Trans Gender Moves von Gin Müller und Gorji Marzban im Brut. Eindrücke eines Abends rund um das Thema Queer und eines Gespräches mit den beiden Kreativen.
Drei Personen, drei unterschiedliche Biographien. Ein Perser, eine Französin und ein Deutsch-Österreicher. Drei unterschiedliche Lebensalter und dennoch vereint sie ein Thema. „Zu welchem Geschlecht gehöre ich eigentlich?“ In „Trans Gender Move“ von Gin Müller und Gorji Marzban, das im Brut seine zweite Wiederaufnahme erlebte, stellten drei Transgenderpersonen dem Publikum nicht nur Ausschnitte aus ihrem Privatleben vor.
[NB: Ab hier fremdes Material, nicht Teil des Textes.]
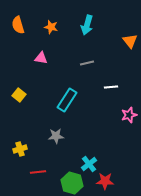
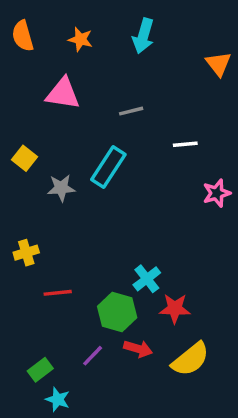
pink triangle: (41, 58) -> (63, 94), size x1.5
gray line: (87, 63) -> (131, 111), moved
gray star: (56, 136) -> (61, 188), moved

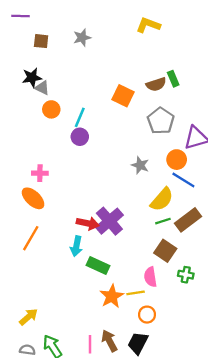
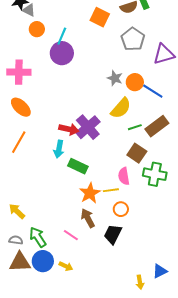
purple circle: (80, 137) -> (62, 53), size x1.5
orange circle: (177, 160) -> (135, 82), moved
pink cross: (40, 173) -> (19, 72), moved, size x1.6
yellow semicircle: (162, 199) -> (121, 108), moved
green cross: (186, 275) -> (155, 174), size x1.6
yellow arrow: (28, 317) -> (17, 211), turned -96
brown arrow: (109, 341) -> (88, 218), moved
pink line: (90, 344) -> (71, 235), turned -56

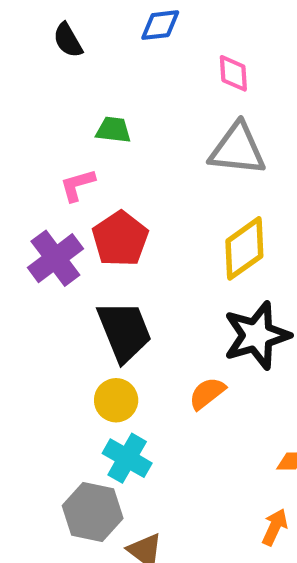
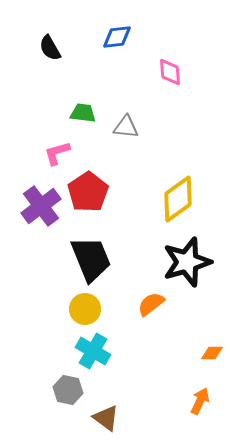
gray triangle: (237, 149) -> (126, 127), moved, size x0.6
gray hexagon: (93, 512) -> (68, 390), size x0.7

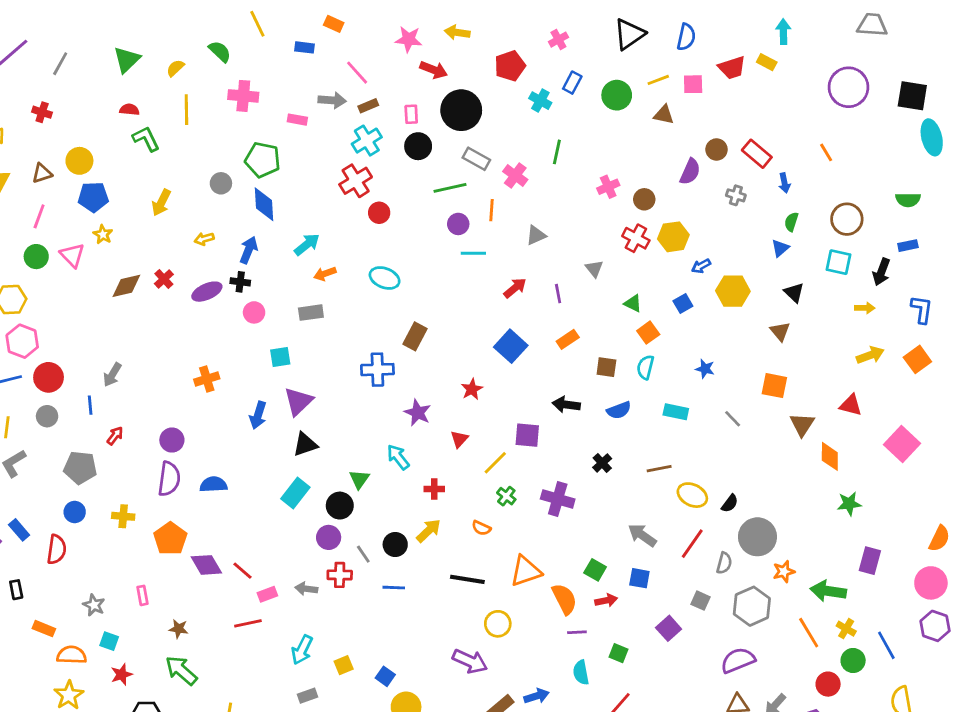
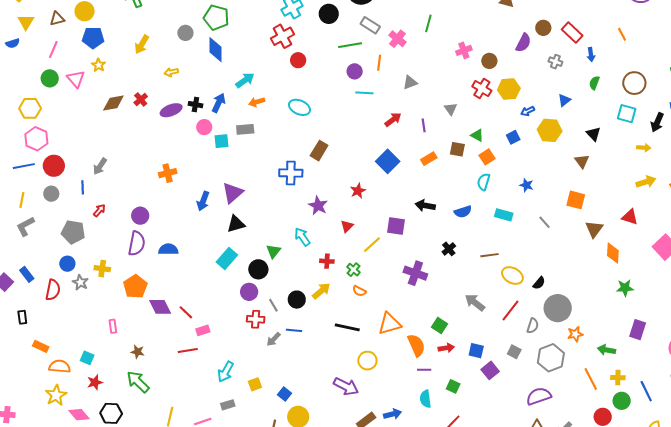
blue triangle: (780, 248) -> (564, 100), moved
blue arrow: (249, 250) -> (219, 103), moved
cyan square: (280, 357) -> (221, 141), moved
brown square: (606, 367) -> (457, 149), moved
green cross: (506, 496) -> (354, 270), moved
blue square: (639, 578) -> (476, 351), moved
gray arrow: (306, 589) -> (273, 339), moved, turned -56
green arrow: (828, 591) -> (606, 350), size x0.7
gray star: (94, 605) -> (80, 282), moved
yellow cross: (846, 629) -> (618, 378), turned -32

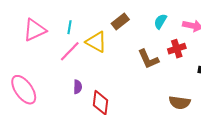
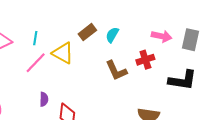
cyan semicircle: (160, 21) -> (112, 35), moved

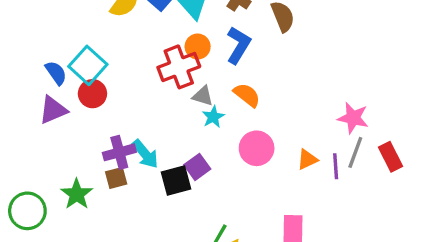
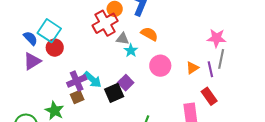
red rectangle: (391, 157) -> (209, 96), moved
Sie schafften es, mit ihrer Beherztheit und ihrer ungekünstelten Art ein für viele Menschen abstraktes Thema so angreifbar zu machen, das es die Herzen berührt.
Was man im ersten Augenblick vielleicht als „Betroffenheitstheater“ abtun möchte, stellte sich schon nach kurzer Zeit absolut anders dar. Ja, sie alle drei sind Betroffene. Betroffen, mit einem Geschlecht geboren zu sein, das nicht das ist, dem man sich wirklich zugehörig fühlt. Aber, und das ist die große Stärke dieser Produktion, Toni, Nicole und Gorji sind in ihrem Kampf um ihre eigene Geschlechtsbestimmung so gereift und stark geworden, dass sie viele Menschen, die eindeutig als Mann oder Frau geboren wurden, mit ihrer Lebensweisheit und ihrem Kampfesmut in den Schatten stellen.
Das mag sich vielleicht ein wenig dick aufgetragen anhören. Tatsache ist aber, dass der Schritt auf die Bühne für Gorji Marzban in dieser Staffel kein leichter war. „Ich sehe Bilder, die nicht mit dem, was ich spreche übereinstimmen“ erzählte er in einem Interview. Es sind Kriegstraumata, die ihn wieder verstärkt verfolgen, seit er darüber wieder Abend für Abend dem Publikum berichtete. Die Magie des Theaters, die ihn anfänglich in der ersten Staffel trug, ist verflogen. Nun ist es der Theateralltag und vor allem die schrecklichen Bilder aus seiner Vergangenheit, die ihn wieder einholen. „Ich bin, weil ich jedes mal zu spät gekommen bin, zwei Mal dem sicheren Tod entronnen“ erzählte er dem Publikum und fügte hinzu: „Ein richtiger Mann wäre wahrscheinlich pünktlich gewesen“. Gin Müller, der sowohl in der Konzeption als auch der Regie tätig wurde, ist in diesem Fall besonders gefordert. „Dass wir das hier dennoch aufführen können hängt nicht zuletzt damit zusammen, dass wir uns alle sehr mögen und großes Verständnis füreinander haben“. Kennenlernte er Marzban, der in seinem Beruf Universitätsdozent an der Boku ist, in der Rosa Lila Villa. Dort kämpften beide für eine Transfrau, die von der Abschiebung in die Türkei bedroht war. Gorji leitet einen Verein, der sich um Transgender-Menschen kümmert, die bedroht werden. Aus der Verschränkung der Texte von Marzban und der Theatererfahrung von Müller ergab sich dann die Zusammenarbeit.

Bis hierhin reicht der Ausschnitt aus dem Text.